- TASK DETAILS: Of the entries below, return exactly those lines that fall between the one containing "separated core muscles and removes" and the one containing "Discover other verified", the two end lines included.

Extracted page text data
▶

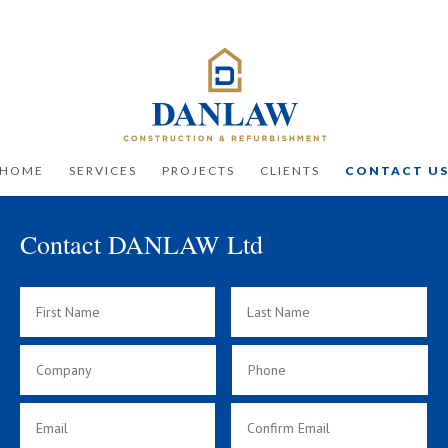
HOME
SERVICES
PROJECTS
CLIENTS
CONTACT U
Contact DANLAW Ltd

◀
▶

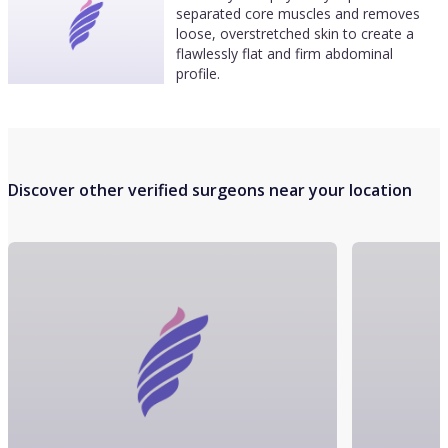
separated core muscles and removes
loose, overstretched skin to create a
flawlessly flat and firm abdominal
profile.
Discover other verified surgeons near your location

◀

- TASK ANSWER:
separated core muscles and removes
loose, overstretched skin to create a
flawlessly flat and firm abdominal
profile.
Discover other verified surgeons near your location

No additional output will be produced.